As sociedades que preferem apenas um deus inventam um clínico geral que pode atender a todas essas necessidades. Em todos os casos, o propósito de um deus ou conjunto de deuses é fornecer um fundamento contraintuitivo – e, portanto, estranhamente convincente – para a moralidade e os costumes prevalecentes na sociedade. Os adoradores se comprometem com esses deuses contraintuitivos porque eles aliviam ansiedades existenciais, racionalizam uma ordem moral e fundamentam seu compromisso em algo aparentemente mais duradouro do que o capricho da conveniência pessoal (Atran 2002, pp. 263-80). Portanto, não se pode esperar que a religião bíblica seja muito diferente de seu ambiente, que foi a fonte e o autor de sua moralidade e costumes.

Um exemplo de polêmica bíblica contra a “falsa” religião cananeia ilustra esse ponto. O livro dos Reis conta a história em que um profeta chamado Elias opõe o deus israelita Yahweh a um deus cananeu chamado Baal (1 Reis 18).
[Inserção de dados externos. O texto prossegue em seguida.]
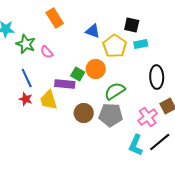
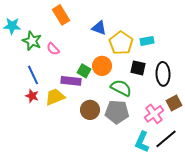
black square: (132, 25) -> (138, 68), moved
green semicircle: (115, 91) -> (121, 88), turned 60
yellow trapezoid: (49, 100) -> (55, 97), turned 85

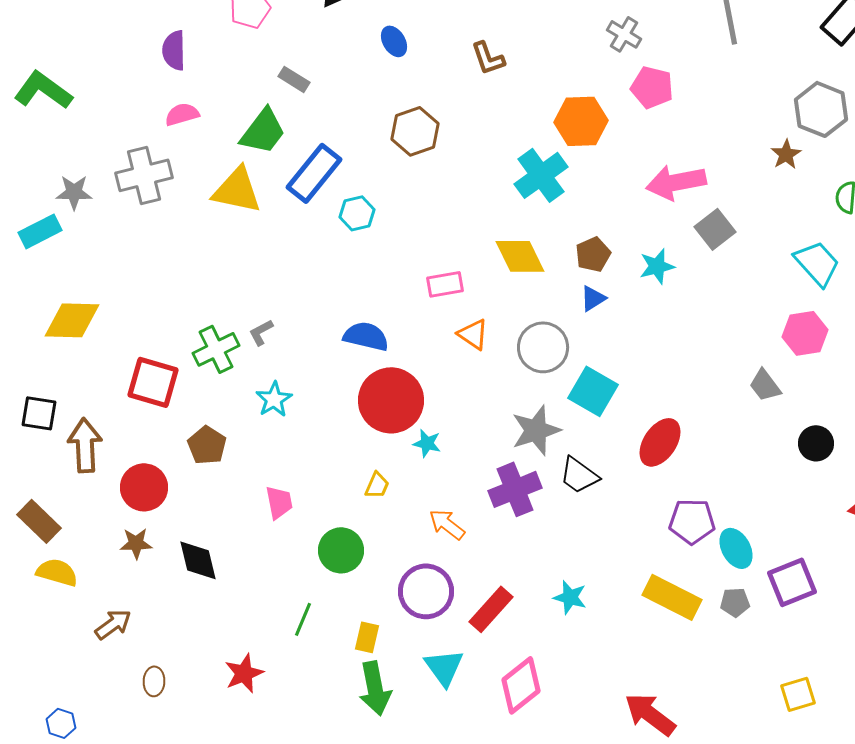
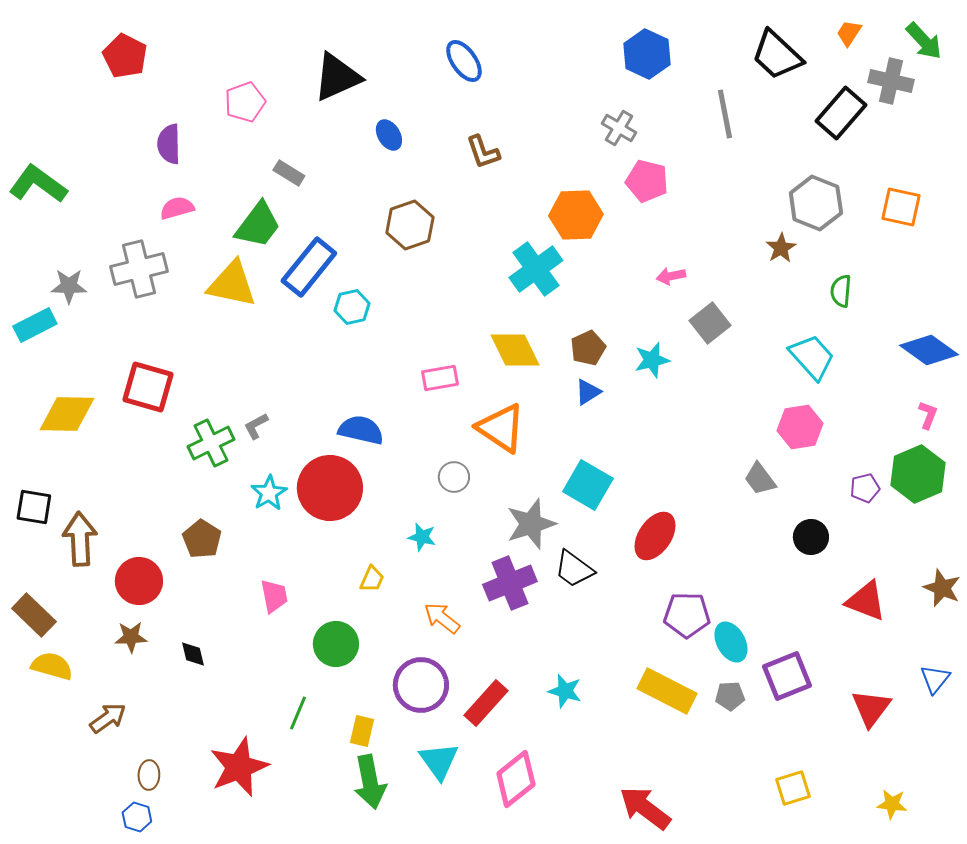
pink arrow: (676, 182) -> (671, 276), size x0.5
orange triangle: (473, 334) -> (501, 428), moved, size x1.6
gray circle: (543, 347) -> (454, 477), moved, size x0.6
red square: (153, 382) -> (148, 387), moved
red circle: (391, 400) -> (330, 488), moved
black diamond: (198, 560) -> (193, 654), size x0.6
red star: (244, 673) -> (239, 767), size x1.5
blue hexagon: (61, 723) -> (137, 817), moved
O leitor não tem dificuldade em imaginar a perplexidade das pessoas que, no versículo 21, responde ao desafio de Elias com silêncio. Fontes antigas demonstram que ambos os deuses controlam o clima, cavalgam nas nuvens, derrotam feras míticas que simbolizam as enchentes caóticas que ameaçam a terra e governam como rei divino. Com a fumaça saindo de suas narinas, o deus do Salmo 18 monta uma besta chamada querubim (um leão divino com cascos de boi, asas de águia e uma cabeça humana) para resgatar seu rei humano. O deus do Salmo 29 convulsiona a terra com sua voz estrondosa e se senta no trono sobre as águas caóticas do dilúvio enquanto os deuses menores cantam seus louvores. A ironia da história de Elias não foi pretendida pelo autor antigo, mas é evidente para um pesquisador de religião: Elias busca diferenciar-se daqueles com quem compartilha quase todos os aspectos de sua própria cosmovisão. É o que ele compartilha com os adoradores de Baal – não apenas o sacrifício de carne para um deus do clima que age milagrosamente, mas também a cosmovisão em que tal deus se torna necessário – que mais preocupa Elias. Porque Yahweh e Baal são distinguíveis apenas no nome, o milagre narrado que supostamente falsifica um e afirma o outro é trivial. “O radicalmente ‘outro’ é apenas ‘outro’; o próximo ‘outro’ é problemático e, portanto, de interesse supremo ”(J. Z. Smith 2004, p. 253; ver também Greenstein 1999, pp. 57–8).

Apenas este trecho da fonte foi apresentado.